> **EXTRACTED MATERIAL**
# # # # #
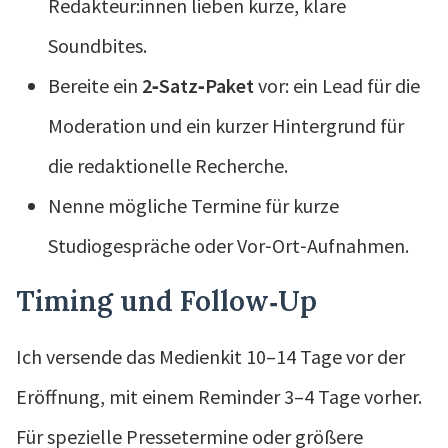
Redakteur:innen lieben kurze, klare
Soundbites.
Bereite ein
2‑Satz‑Paket
vor: ein Lead für die
Moderation und ein kurzer Hintergrund für
die redaktionelle Recherche.
Nenne mögliche Termine für kurze
Studiogespräche oder Vor‑Ort‑Aufnahmen.
Timing und Follow‑Up
Ich versende das Medienkit 10–14 Tage vor der
Eröffnung, mit einem Reminder 3–4 Tage vorher.
Für spezielle Pressetermine oder größere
# # # # #
> **YOUR INSTRUCTIONS**
Please show all lines from the entries that contain the word "Tage".

> **EXERCISE ANSWER**
Ich versende das Medienkit 10–14 Tage vor der
Eröffnung, mit einem Reminder 3–4 Tage vorher.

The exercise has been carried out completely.